ENTRIES PROVIDED below:

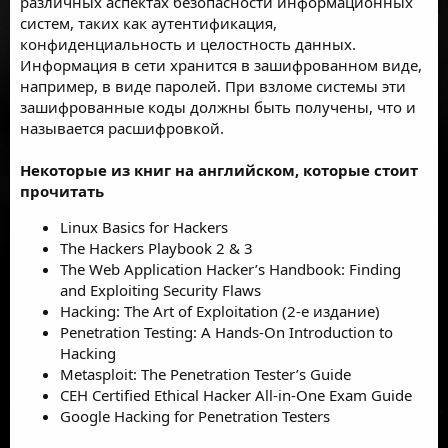
различных аспектах безопасности информационных
систем, таких как аутентификация,
конфиденциальность и целостность данных.
Информация в сети хранится в зашифрованном виде,
например, в виде паролей. При взломе системы эти
зашифрованные коды должны быть получены, что и
называется расшифровкой.
Некоторые из книг на английском, которые стоит
прочитать
Linux Basics for Hackers
The Hackers Playbook 2 & 3
The Web Application Hacker’s Handbook: Finding
and Exploiting Security Flaws
Hacking: The Art of Exploitation (2-е издание)
Penetration Testing: A Hands-On Introduction to
Hacking
Metasploit: The Penetration Tester’s Guide
CEH Certified Ethical Hacker All-in-One Exam Guide
Google Hacking for Penetration Testers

End of ENTRIES PROVIDED.

__WHAT THE TASK REQUIRES__: Work out how many lines of the entries include the word "Penetration", and respond with that number and nothing more.

__RESPONSE TO THE TASK__: 3